Et l’on peut donc se poser la question : l’écrivain est-il égoïste de mener la vie qu’il mène ?
Je pense que l’inconnue de Lettre d’une inconnue ne se réfère pas qu’à cette fillette qui a grandie éperdument amoureuse de l’écrivain et s’est sentie humiliée par son indifférence.
Toutes les femmes qui couchent avec cet homme sont cette petite fille qui n’est que l’incarnation de la dynamique archétypale en jeu.
L’écrivain est un homme populaire auprès des femmes. Il n’y a pas de doute qu’il sait toucher chez elles une dimension qui le rend, non pas irrésistible, mais parfaitement éligible à quelques rendez-vous et ébats sous la couette.

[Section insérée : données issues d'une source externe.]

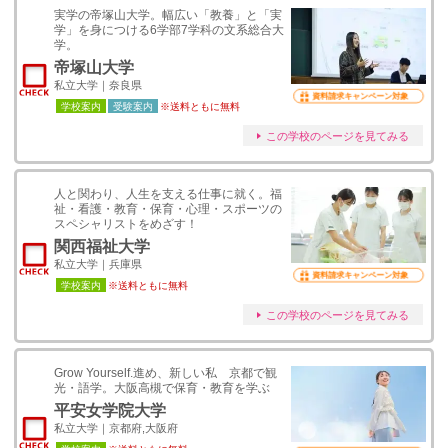
実学の帝塚山大学。幅広い「教養」と「実
学」を身につける6学部7学科の文系総合大
学。
帝塚山大学
私立大学｜奈良県
資料請求キャンペーン対象
学校案内
受験案内
※送料ともに無料
この学校のページを見てみる
人と関わり、人生を支える仕事に就く。福
祉・看護・教育・保育・心理・スポーツの
スペシャリストをめざす！
関西福祉大学
私立大学｜兵庫県
資料請求キャンペーン対象
学校案内
※送料ともに無料
この学校のページを見てみる
Grow Yourself.進め、新しい私 京都で観
光・語学。大阪高槻で保育・教育を学ぶ
平安女学院大学
私立大学｜京都府,大阪府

Il est normal que certains hommes soient plus populaires que d’autres. Tout d’abord parce que tous les hommes n’ont pas la même valeur, la même qualité. Aussi parce que tous ne savent pas se rendre nécessairement compatibles, ne comprennent pas comment interagir avec les femmes. Enfin, parce qu’une personne exceptionnelle pourra rencontrer des difficultés à se rendre accessible à des personnes plus simples, plus communes et sera donc inexorablement moins populaire.
Peu importe, la popularité tient à beaucoup de choses et la particularité de notre écrivain est qu’il semble cocher toutes les cases pour plaire aux femmes.
Ce qu’il ne comprend pas cependant, c’est que l’attirance qu’il inspire est profonde. Les femmes qu’il ramène chez lui sont toutes consentantes et ne se font probablement pas d’illusion sur la tournure que prendra l’histoire cependant, en réalité, il les blesse, il les humilie, il les déçoit -comme notre autrice- sans qu’elles n’osent l’admettre.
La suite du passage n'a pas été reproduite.